──────── MATERIAL PROVIDED

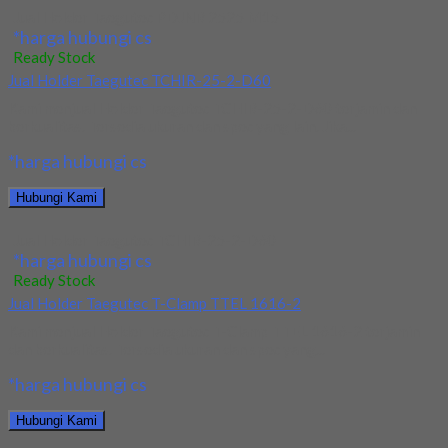
Jual Holder Taegutec PDJNR 2525 M15
*harga hubungi cs
Ready Stock
Jual Holder Taegutec TCHIR-25-2-D60
Kami menjual Holder Taegutec TCHIR-25-2-D60 terjamin dan
berkualitas. Tersedia ukuran dan spec yang lain. Jika...
*harga hubungi cs
Hubungi Kami
Jual Holder Taegutec TCHIR-25-2-D60
*harga hubungi cs
Ready Stock
Jual Holder Taegutec T-Clamp TTEL 1616-2
Kami menjual Holder Taegutec T-Clamp TTEL 1616-2 terjamin
dan berkualitas. Tersedia ukuran dan spec yang...
*harga hubungi cs
Hubungi Kami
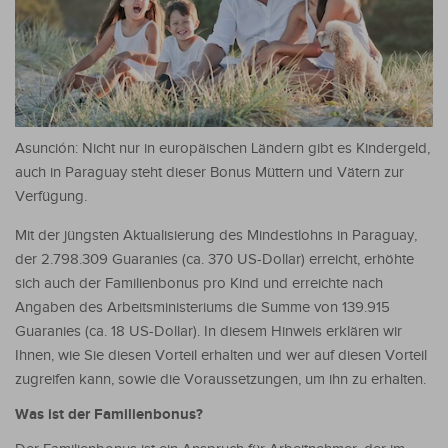
Asunción: Nicht nur in europäischen Ländern gibt es Kindergeld,
auch in Paraguay steht dieser Bonus Müttern und Vätern zur
Verfügung.
Mit der jüngsten Aktualisierung des Mindestlohns in Paraguay,
der 2.798.309 Guaranies (ca. 370 US-Dollar) erreicht, erhöhte
sich auch der Familienbonus pro Kind und erreichte nach
Angaben des Arbeitsministeriums die Summe von 139.915
Guaranies (ca. 18 US-Dollar). In diesem Hinweis erklären wir
Ihnen, wie Sie diesen Vorteil erhalten und wer auf diesen Vorteil
zugreifen kann, sowie die Voraussetzungen, um ihn zu erhalten.
Was ist der Familienbonus?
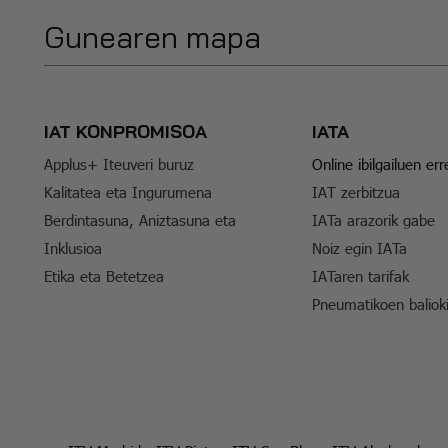
Gunearen mapa
IAT KONPROMISOA
IATA
Applus+ Iteuveri buruz
Online ibilgailuen er
Kalitatea eta Ingurumena
IAT zerbitzua
Berdintasuna, Aniztasuna eta
IATa arazorik gabe
Inklusioa
Noiz egin IATa
Etika eta Betetzea
IATaren tarifak
Pneumatikoen baliok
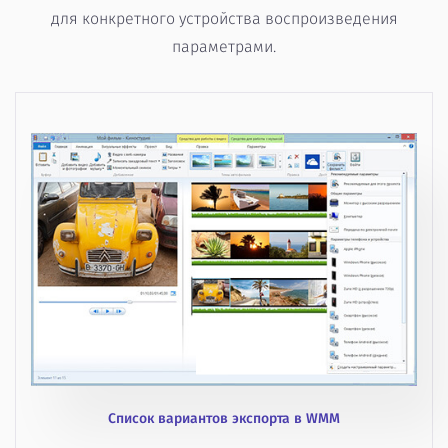
для конкретного устройства воспроизведения
параметрами.
Список вариантов экспорта в WMM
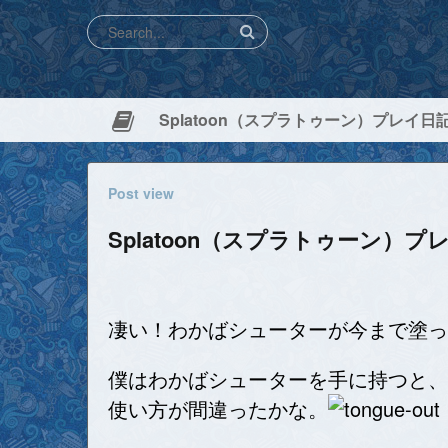
Splatoon（スプラトゥーン）プレイ日記
Post view
Splatoon（スプラトゥーン）プレ
凄い！わかばシューターが今まで塗った
僕はわかばシューターを手に持つと、
使い方が間違ったかな。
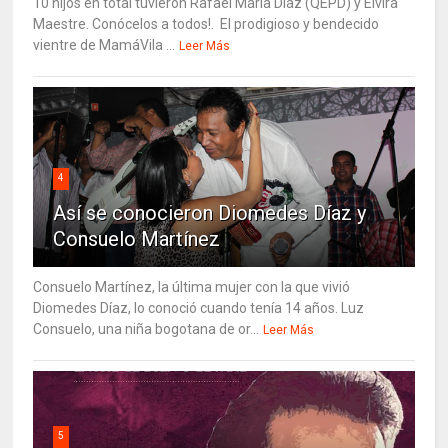
10 hijos en total tuvieron Rafael María Díaz (QEPD) y Elvira
Maestre. Conócelos a todos!. El prodigioso y bendecido
vientre de MamáVila ...
Leer Más
4
Así se conocieron Diomedes Díaz y
Consuelo Martínez
Consuelo Martínez, la última mujer con la que vivió
Diomedes Díaz, lo conoció cuando tenía 14 años. Luz
Consuelo, una niña bogotana de or...
Leer Más
5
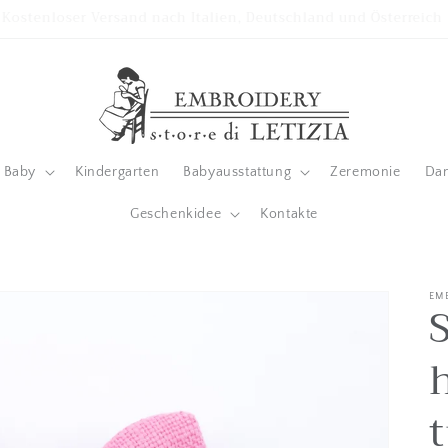
Wir akzeptieren Ratenzahlungen mit Klarna zu 0% Zinsen
Baby
Kindergarten
Babyausstattung
Zeremonie
Da
Geschenkidee
Kontakte
EM
S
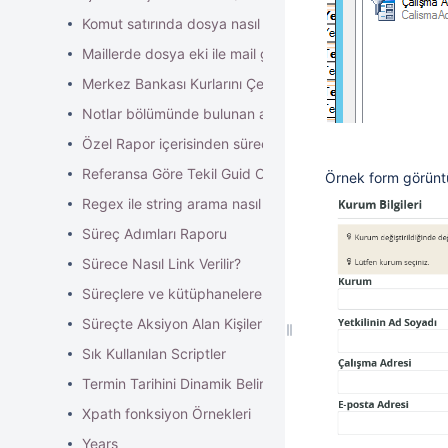
Komut satırında dosya nasıl oluşturulur ve çalıştırılır?
Maillerde dosya eki ile mail gönderimi ve birden fazla ma
Merkez Bankası Kurlarını Çekme
Notlar bölümünde bulunan alanların tek veya hepsinin alın
Özel Rapor içerisinden süreç nasıl başlatılır?
Referansa Göre Tekil Guid Oluşturma
Örnek form görünt
Regex ile string arama nasıl yapılır?
Süreç Adımları Raporu
Sürece Nasıl Link Verilir?
Süreçlere ve kütüphanelere sıralama nasıl verilir?
Süreçte Aksiyon Alan Kişileri Bulma ve Bilgilendirme : #Bi
Sık Kullanılan Scriptler
Termin Tarihini Dinamik Belirleme
Xpath fonksiyon Örnekleri
Years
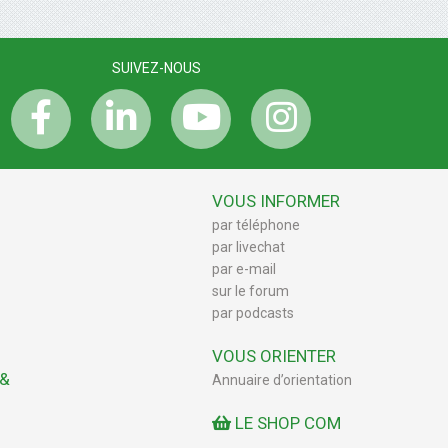
SUIVEZ-NOUS
VOUS INFORMER
par téléphone
par livechat
par e-mail
sur le forum
par podcasts
VOUS ORIENTER
 &
Annuaire d’orientation
LE SHOP COM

────────────────

PROBLEM » Return the complete material exactly as it appears, without images.

YOUR RESPONSE »
Jual Holder Taegutec PDJNR 2525 M15
*harga hubungi cs
Ready Stock
Jual Holder Taegutec TCHIR-25-2-D60
Kami menjual Holder Taegutec TCHIR-25-2-D60 terjamin dan
berkualitas. Tersedia ukuran dan spec yang lain. Jika...
*harga hubungi cs
Hubungi Kami
Jual Holder Taegutec TCHIR-25-2-D60
*harga hubungi cs
Ready Stock
Jual Holder Taegutec T-Clamp TTEL 1616-2
Kami menjual Holder Taegutec T-Clamp TTEL 1616-2 terjamin
dan berkualitas. Tersedia ukuran dan spec yang...
*harga hubungi cs
Hubungi Kami
Asunción: Nicht nur in europäischen Ländern gibt es Kindergeld,
auch in Paraguay steht dieser Bonus Müttern und Vätern zur
Verfügung.
Mit der jüngsten Aktualisierung des Mindestlohns in Paraguay,
der 2.798.309 Guaranies (ca. 370 US-Dollar) erreicht, erhöhte
sich auch der Familienbonus pro Kind und erreichte nach
Angaben des Arbeitsministeriums die Summe von 139.915
Guaranies (ca. 18 US-Dollar). In diesem Hinweis erklären wir
Ihnen, wie Sie diesen Vorteil erhalten und wer auf diesen Vorteil
zugreifen kann, sowie die Voraussetzungen, um ihn zu erhalten.
Was ist der Familienbonus?
Gunearen mapa
IAT KONPROMISOA
IATA
Applus+ Iteuveri buruz
Online ibilgailuen er
Kalitatea eta Ingurumena
IAT zerbitzua
Berdintasuna, Aniztasuna eta
IATa arazorik gabe
Inklusioa
Noiz egin IATa
Etika eta Betetzea
IATaren tarifak
Pneumatikoen baliok
для конкретного устройства воспроизведения
параметрами.
Список вариантов экспорта в WMM
Splatoon（スプラトゥーン）プレイ日記
Post view
Splatoon（スプラトゥーン）プレ
凄い！わかばシューターが今まで塗った
僕はわかばシューターを手に持つと、
使い方が間違ったかな。
10 hijos en total tuvieron Rafael María Díaz (QEPD) y Elvira
Maestre. Conócelos a todos!. El prodigioso y bendecido
vientre de MamáVila ...
Leer Más
4
Así se conocieron Diomedes Díaz y
Consuelo Martínez
Consuelo Martínez, la última mujer con la que vivió
Diomedes Díaz, lo conoció cuando tenía 14 años. Luz
Consuelo, una niña bogotana de or...
Leer Más
5
Wir akzeptieren Ratenzahlungen mit Klarna zu 0% Zinsen
Baby
Kindergarten
Babyausstattung
Zeremonie
Da
Geschenkidee
Kontakte
EM
S
Komut satırında dosya nasıl oluşturulur ve çalıştırılır?
Maillerde dosya eki ile mail gönderimi ve birden fazla ma
Merkez Bankası Kurlarını Çekme
Notlar bölümünde bulunan alanların tek veya hepsinin alın
Özel Rapor içerisinden süreç nasıl başlatılır?
Referansa Göre Tekil Guid Oluşturma
Örnek form görünt
Regex ile string arama nasıl yapılır?
Süreç Adımları Raporu
Sürece Nasıl Link Verilir?
Süreçlere ve kütüphanelere sıralama nasıl verilir?
Süreçte Aksiyon Alan Kişileri Bulma ve Bilgilendirme : #Bi
Sık Kullanılan Scriptler
Termin Tarihini Dinamik Belirleme
Xpath fonksiyon Örnekleri
Years
SUIVEZ-NOUS
VOUS INFORMER
par téléphone
par livechat
par e-mail
sur le forum
par podcasts
VOUS ORIENTER
 &
Annuaire d’orientation
LE SHOP COM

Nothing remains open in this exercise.